Your task:
The word "本地令牌" may appear in the records below. Report how many lines contain it, and write nothing besides the number.

Task material:
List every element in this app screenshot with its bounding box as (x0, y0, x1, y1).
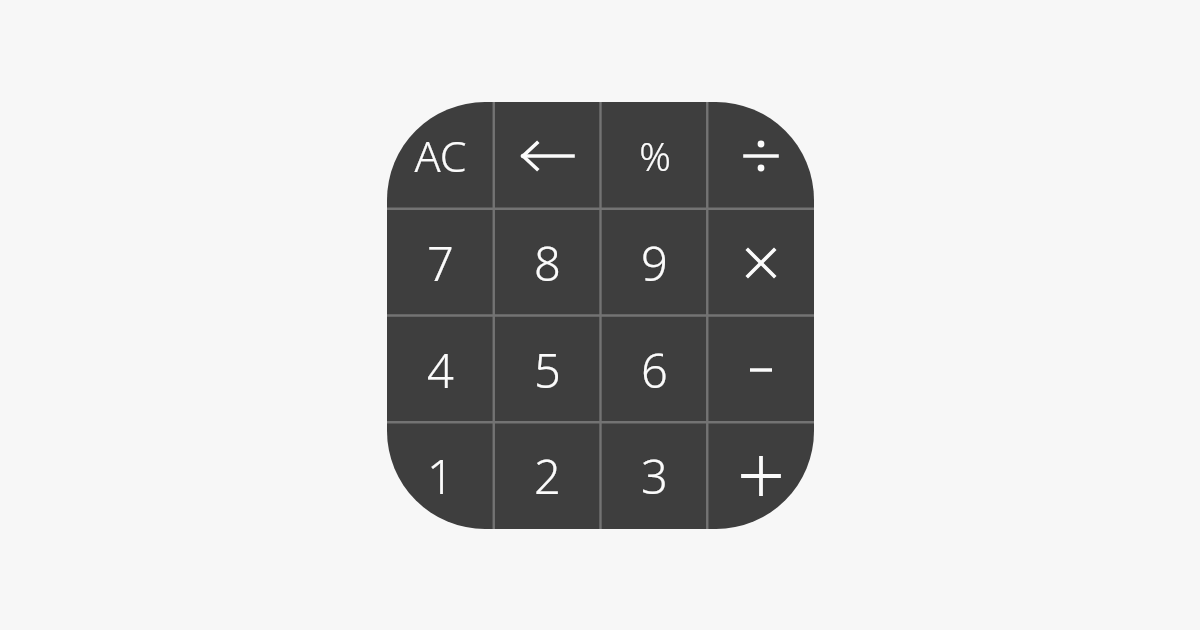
button[interactable]: 1 (387, 422, 494, 529)
staticText: 4 (427, 338, 454, 402)
staticText: 1 (427, 444, 454, 508)
button[interactable]: Add (707, 422, 814, 529)
button[interactable]: 5 (494, 316, 601, 423)
button[interactable]: Divide (707, 102, 814, 209)
button[interactable]: 2 (494, 422, 601, 529)
button[interactable]: Multiply (707, 209, 814, 316)
button[interactable]: 9 (601, 209, 708, 316)
button[interactable]: 4 (387, 316, 494, 423)
staticText: 7 (427, 231, 454, 295)
button[interactable]: 6 (601, 316, 708, 423)
staticText: % (639, 129, 671, 182)
staticText: AC (414, 126, 467, 185)
staticText: 9 (641, 231, 668, 295)
staticText: 6 (641, 338, 668, 402)
button[interactable]: Subtract (707, 316, 814, 423)
staticText: 2 (534, 444, 561, 508)
staticText: 5 (534, 338, 561, 402)
button[interactable]: 8 (494, 209, 601, 316)
button[interactable]: AC (387, 102, 494, 209)
button[interactable]: Backspace (494, 102, 601, 209)
button[interactable]: 7 (387, 209, 494, 316)
staticText: 8 (534, 231, 561, 295)
button[interactable]: % (601, 102, 708, 209)
button[interactable]: 3 (601, 422, 708, 529)
staticText: 3 (641, 444, 668, 508)
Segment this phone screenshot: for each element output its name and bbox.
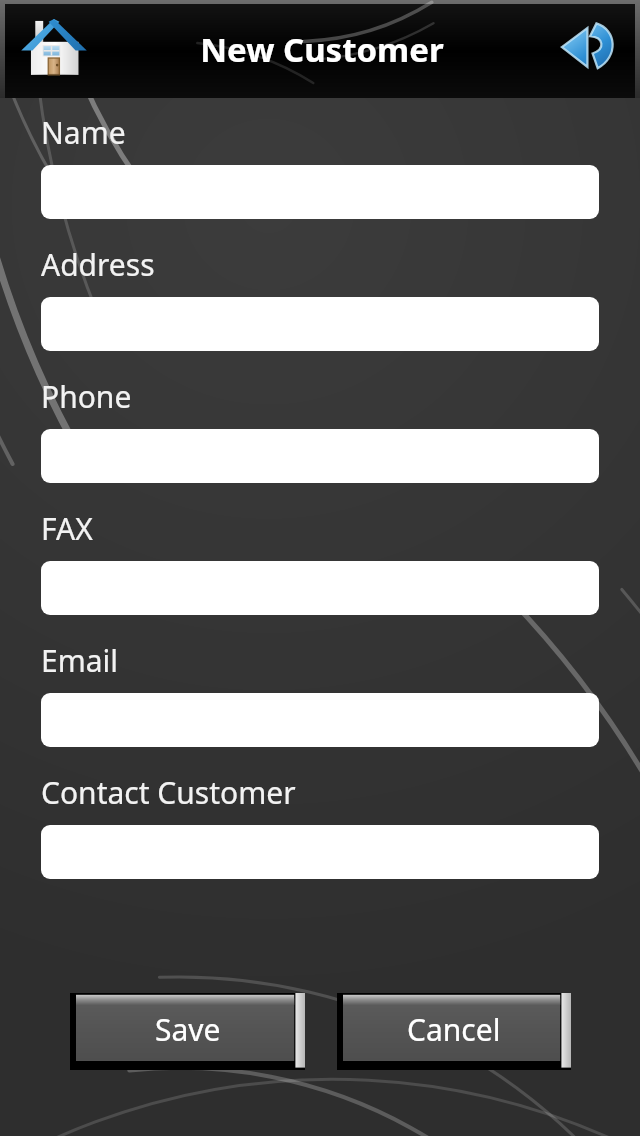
staticText: Address <box>41 244 155 285</box>
staticText: New Customer <box>94 27 550 72</box>
staticText: Email <box>41 640 119 681</box>
button[interactable]: FAX <box>41 561 599 615</box>
button[interactable]: Email <box>41 693 599 747</box>
staticText: Cancel <box>407 1009 501 1050</box>
button[interactable]: Name <box>41 165 599 219</box>
staticText: Phone <box>41 376 132 417</box>
button[interactable]: Home <box>14 9 94 89</box>
button[interactable]: Back <box>550 9 630 89</box>
button[interactable]: Save <box>70 993 305 1070</box>
staticText: Contact Customer <box>41 772 296 813</box>
staticText: Name <box>41 112 126 153</box>
button[interactable]: Phone <box>41 429 599 483</box>
staticText: FAX <box>41 508 93 549</box>
button[interactable]: Contact Customer <box>41 825 599 879</box>
button[interactable]: Address <box>41 297 599 351</box>
staticText: Save <box>155 1009 221 1050</box>
button[interactable]: Cancel <box>337 993 571 1070</box>
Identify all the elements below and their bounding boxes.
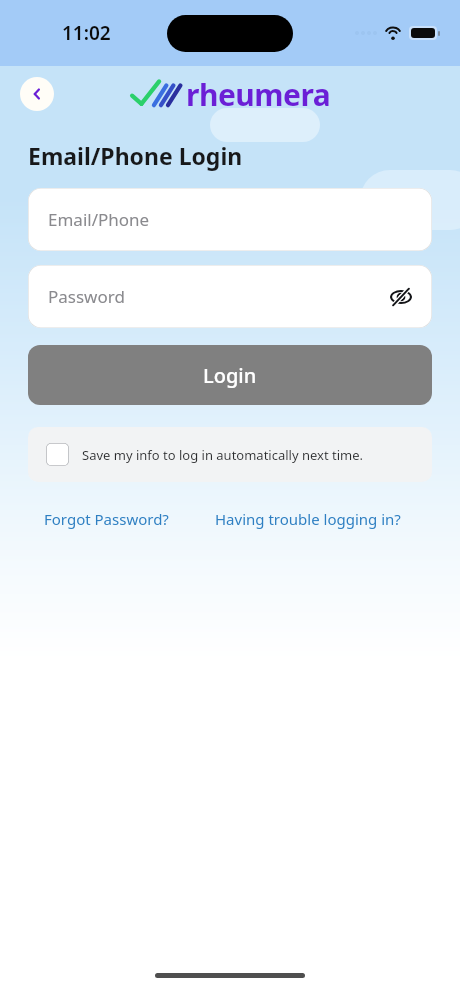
- button[interactable]: Password: [28, 265, 432, 328]
- staticText: Email/Phone Login: [28, 140, 243, 171]
- staticText: Email/Phone: [48, 208, 150, 231]
- button[interactable]: Having trouble logging in?: [213, 503, 403, 535]
- staticText: Forgot Password?: [44, 509, 169, 529]
- staticText: Having trouble logging in?: [215, 509, 401, 529]
- button[interactable]: Back: [20, 77, 54, 111]
- staticText: Password: [48, 285, 125, 308]
- button[interactable]: Forgot Password?: [28, 503, 185, 535]
- button[interactable]: Save my info to log in automatically nex…: [28, 427, 432, 482]
- staticText: Login: [203, 362, 257, 389]
- button[interactable]: Login: [28, 345, 432, 405]
- staticText: rheumera: [186, 74, 331, 115]
- button[interactable]: Show password: [384, 280, 418, 314]
- staticText: 11:02: [62, 20, 111, 46]
- staticText: Save my info to log in automatically nex…: [82, 446, 364, 464]
- button[interactable]: Email/Phone: [28, 188, 432, 251]
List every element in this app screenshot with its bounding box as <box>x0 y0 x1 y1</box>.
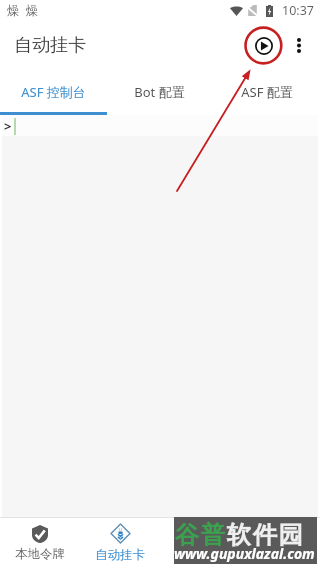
staticText: > <box>4 117 12 135</box>
button[interactable]: 自动挂卡 <box>80 518 160 568</box>
button[interactable]: 本地令牌 <box>0 518 80 568</box>
staticText: Bot 配置 <box>134 83 185 101</box>
staticText: 自动挂卡 <box>95 547 145 563</box>
staticText: www.gupuxlazal.com <box>174 544 315 563</box>
staticText: 本地令牌 <box>15 546 65 562</box>
staticText: 燥 燥 <box>7 2 40 19</box>
staticText: ASF 控制台 <box>21 83 86 101</box>
button[interactable]: ASF 配置 <box>213 69 320 115</box>
staticText: ASF 配置 <box>241 83 293 101</box>
staticText: 谷普 <box>175 520 227 550</box>
staticText: 自动挂卡 <box>14 34 86 57</box>
staticText: 软件园 <box>227 520 305 550</box>
button[interactable]: Bot 配置 <box>106 69 213 115</box>
button[interactable]: More options <box>281 27 317 63</box>
button[interactable]: Start <box>244 26 284 66</box>
button[interactable]: ASF 控制台 <box>0 69 106 115</box>
staticText: 10:37 <box>282 2 314 19</box>
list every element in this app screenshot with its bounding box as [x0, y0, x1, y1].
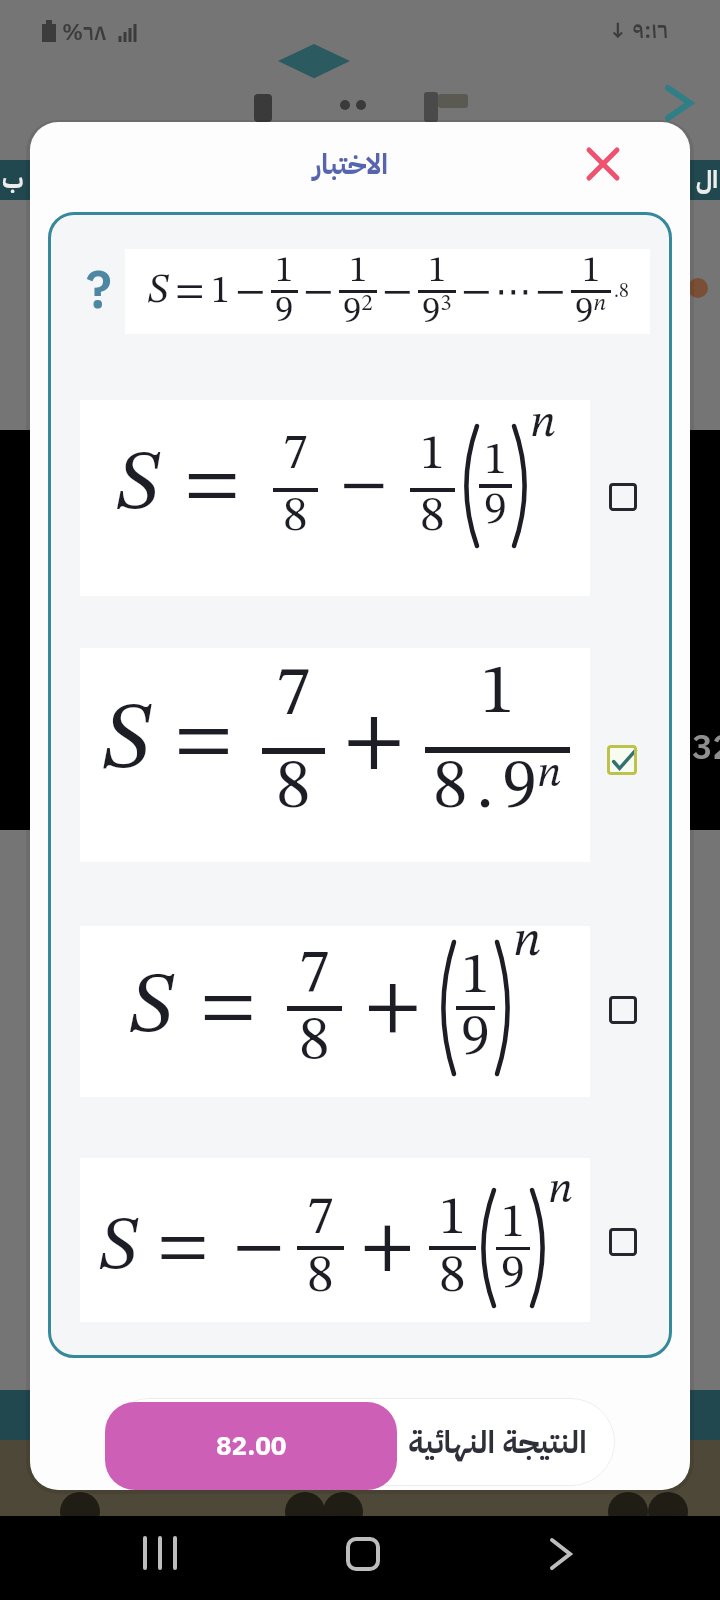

Answer space:
2